Le verdict prononcé contre Abdurakhmanov survient trois jours à peine avant que l’UE n’ait décidé d’assouplir ses sanctions contre l’Ouzbékistan, lors d’une réunion des ministres des Affaires étrangères le 13 octobre.
D’après l’IWPR, une déclaration de l’UE « accueille favorablement les progrès réalisés en Ouzbékistan au cours de la dernière année en ce qui concerne le respect de la règle de droit et la protection des droits de la personne », et donne en exemples positifs la libération l’an dernier de Mutabar Tojibaeva, championne des droits de la personne, et l’abolition de la peine de mort.
L’UE a aussi salué la volonté de Tachkent de discuter des droits de la personne, comme lors d’une conférence sur la liberté des médias à Tachkent, les 2 et 3 octobre.
Mais les groupes de défense des droits invités à la conférence par l’UE, dont Amnistie Internationale et Human Rights Watch et ARTICLE 19, qui sont membres de l’IFEX, ont déclaré que l’événement « ne devait pas être vu comme la preuve de quelque amélioration dans la politique du pays, qui depuis 17 ans réprime la liberté de parole ». Les autorités ont exclu les journalistes indépendants et les reporters étrangers et les ont même empêchés de participer, ont affirmé les groupes.
« Nous pourrions attester directement que l’on n’a rien entendu de nouveau de la part des représentants du gouvernement et des médias contrôlés par l’État qui étaient présents », ont indiqué les groupes de défense des droits dans une déclaration. « Du côté ouzbek, il n’y a aucun indice reconnaissant que les médias du pays ne sont ni libres ni indépendants, que les journalistes et autres sont régulièrement emprisonnés parce qu’ils expriment leurs opinions, que l’accès à des sites internet externes critiques est bloqué et que les journalistes étrangers se voient refuser l’accréditation pour couvrir le pays de l’intérieur. »
L’UE a imposé des sanctions, notamment des interdictions de déplacement signifiées aux hauts dignitaires ouzbeks, après que le président Islam Karimov eut refusé des demandes de tenue d’une enquête internationale indépendante sur le massacre de 2005 à Andijan, où les troupes gouvernementales ont ouvert le feu sur une foule de manifestants, faisant des centaines de morts.

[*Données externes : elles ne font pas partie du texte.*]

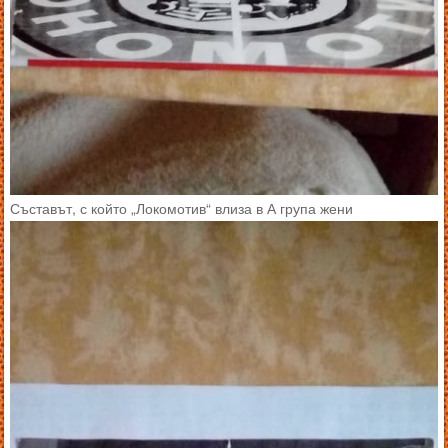
Съставът, с който „Локомотив“ влиза в А група жени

Lors de la réunion d’octobre, l’UE a abandonné les sanctions qui restaient contre l’Ouzbékistan, à l’exception d’un embargo sur les armes.
Les groupes internationaux de défense des droits de la personne continuent de demander à l’UE de rétablir sanctions si l’Ouzbékistan n’améliore pas son dossier au chapitre de la libre expression, en mettant fin à la censure d’État et en libérant tous les journalistes emprisonnés à tort.
« Le dossier du gouvernement ouzbek en matière de relations avec l’UE et d’autres institutions internationales démontrent clairement que les discussions sur de possibles réformes ont servi systématiquement de substitut à un progrès réel et mesurable. Elles peuvent n’être rien de plus qu’un leurre destiné à extorquer des concessions sans contrepartie des autorités ouzbeks », préviennent les groupes.
Consulter les sites suivants :
– CPJ : http://tinyurl.com/42v7nz
– ARTICLE 19 : http://tinyurl.com/4pcqe4
– Déclaration des groupes de défense des droits : http://tinyurl.com/4ngnro
– L’IWPR, à propos des sanctions de l’UE : http://tinyurl.com/489anv
(15 octobre 2008)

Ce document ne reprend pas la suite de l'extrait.